Nobody picked up IndyCar for 2019 in Australia, other than FOX agreeing to show highlights. But, as previously mentioned, there’s a chance the Indy 500 could be aired live so fans can watch Power try to defend his win.
Another complaint heard constantly is that IndyCar doesn’t have a dedicated TV person, but that’s false.
“We have a full-time television licensing person based in London, and we use consultants in certain markets as well,” said Miles.
The bottom line is, though, that IndyCar can’t make a country take its races, no matter how compelling or competitive they’ve been in the past few years. But in addition to its new UK broadcaster, Sky Sports F1, IndyCar has added a few countries in the Nordics, including Sweden (Rosenvquist, Ericsson), to its media fold through its new deal with NENT/ViaSat, while France (Bourdais, Pagenaud), Brazil (Kanaan, Leist), Japan (Sato), Spain (Alonso), and Latin America (O’Ward) are signed up for 2019 with some of those arrangements, including added free-to-air coverage of several, if not all IndyCar races.

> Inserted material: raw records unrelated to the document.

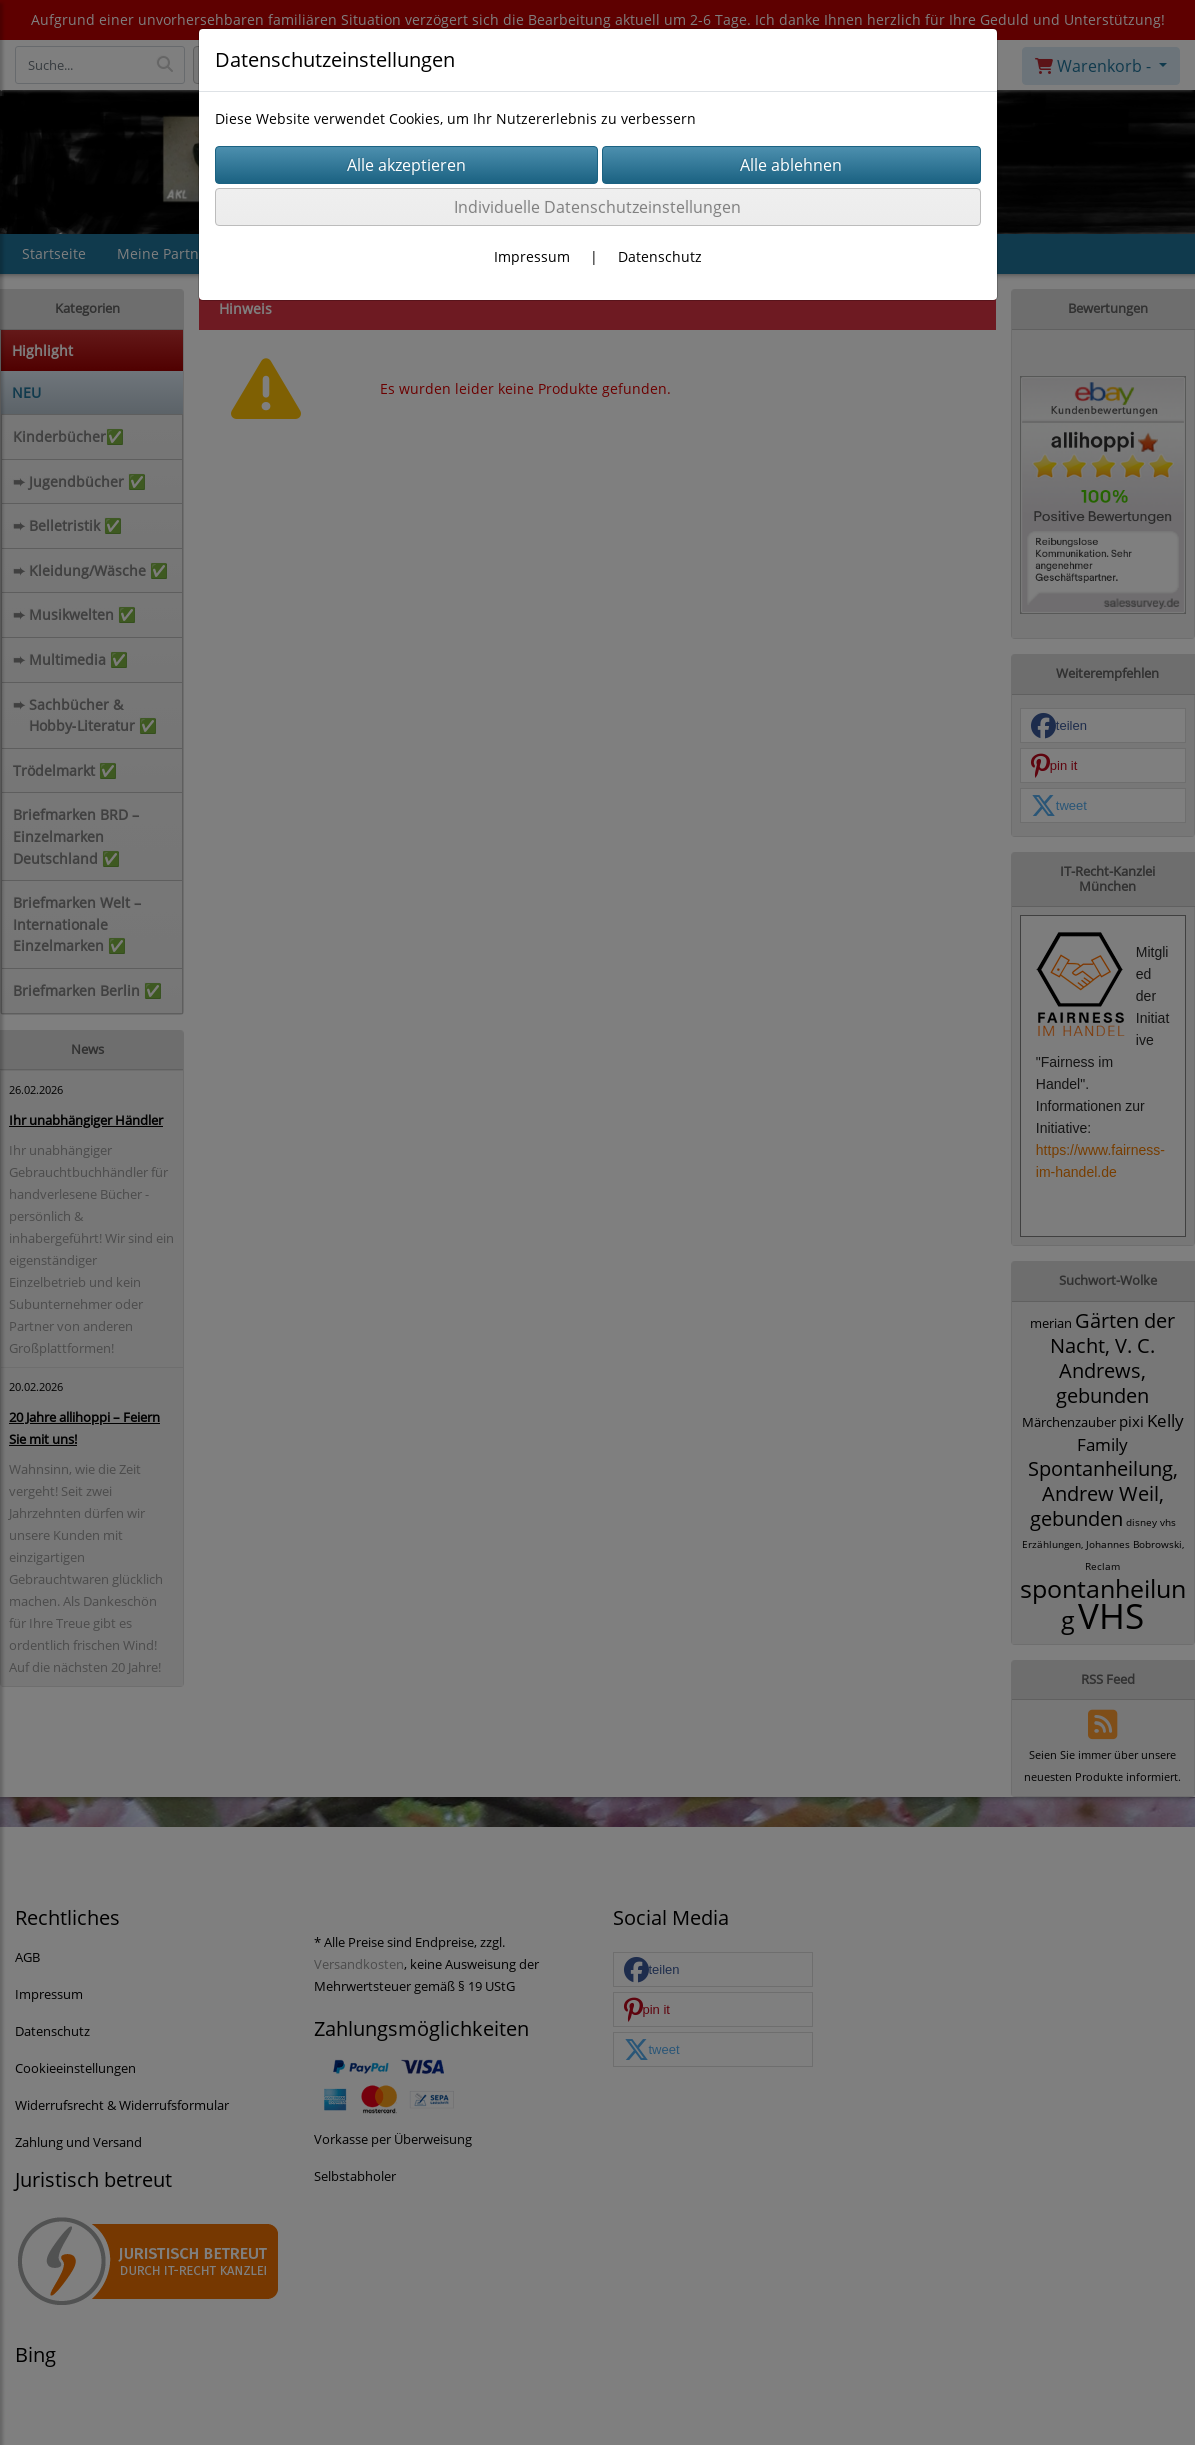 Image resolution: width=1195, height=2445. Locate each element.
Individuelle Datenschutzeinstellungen (597, 207)
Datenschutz (660, 256)
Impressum (532, 256) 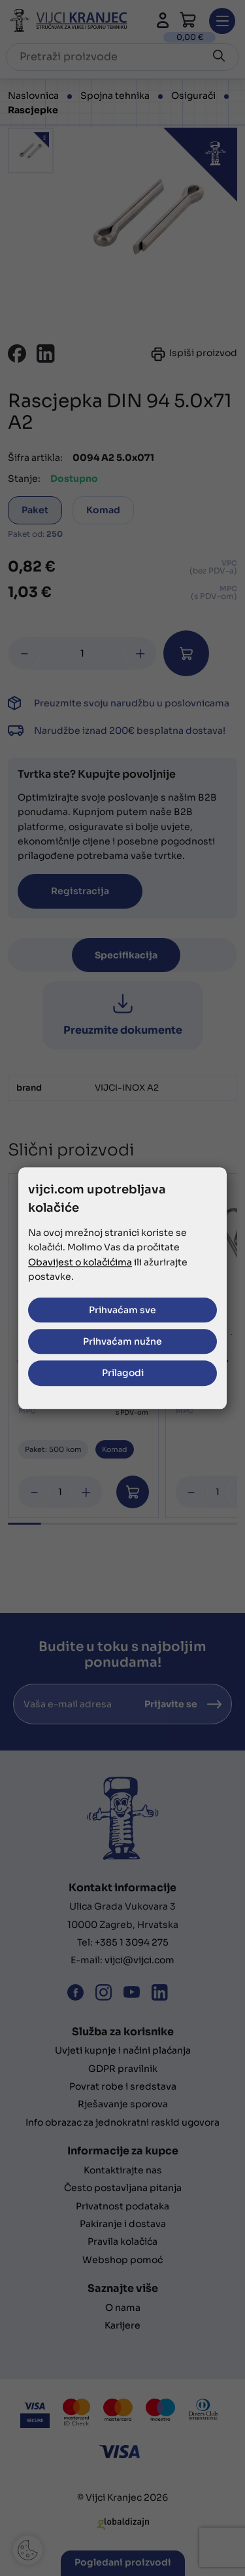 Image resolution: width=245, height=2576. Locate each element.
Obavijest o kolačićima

In the last 10 years, the television landscape has gone from free to cable to premium cable. Boxing led the way to pay-per-view a long time ago. Could this new deal hurt IndyCar in Canada? Absolutely. But like they say, it’s business; nothing personal.
Kicking and screaming, Canadians nonetheless have the option to pay $120 American for six months to watch the nine races not on NBC. It’s not popular, but it’s practical, and pay-per-view is only going to expand in the coming years. Formula 1 is likely headed that way on ESPN in 2020, and when the NFL decides it’s time to pony up; they’ll make a fortune.
But whether it’s $50 for NBC Sports Gold or $120 for Sportsnet in Canada or whatever the charge for basic cable to pick up NBC/NBCSN in the USA, it’s not the end of the world, and it won’t change your life. It’s your choice: Either quit watching, or just pay a little extra for something you enjoy.